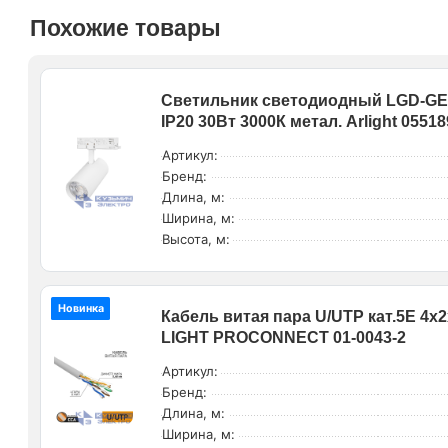
Похожие товары
Светильник светодиодный LGD-GE
IP20 30Вт 3000К метал. Arlight 05518
Артикул:
Бренд:
Длина, м:
Ширина, м:
Высота, м:
Новинка
Кабель витая пара U/UTP кат.5E 4х
LIGHT PROCONNECT 01-0043-2
Артикул:
Бренд:
Длина, м:
Ширина, м:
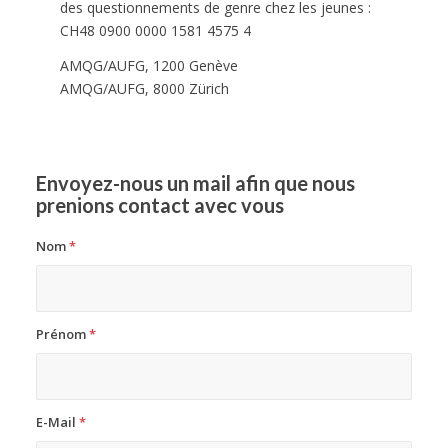
des questionnements de genre chez les jeunes :
CH48 0900 0000 1581 4575 4
AMQG/AUFG, 1200 Genève
AMQG/AUFG, 8000 Zürich
Envoyez-nous un mail afin que nous
prenions contact avec vous
Nom
*
Prénom
*
E-Mail
*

----

Produce an exact copy of the records above, leaving out the pictures.

§ **ANSWER TO THIS EXERCISE**
Похожие товары
Светильник светодиодный LGD-GE
IP20 30Вт 3000К метал. Arlight 05518
Артикул:
Бренд:
Длина, м:
Ширина, м:
Высота, м:
Новинка
Кабель витая пара U/UTP кат.5E 4х
LIGHT PROCONNECT 01-0043-2
Артикул:
Бренд:
Длина, м:
Ширина, м:
des questionnements de genre chez les jeunes :
CH48 0900 0000 1581 4575 4
AMQG/AUFG, 1200 Genève
AMQG/AUFG, 8000 Zürich
Envoyez-nous un mail afin que nous
prenions contact avec vous
Nom
*
Prénom
*
E-Mail
*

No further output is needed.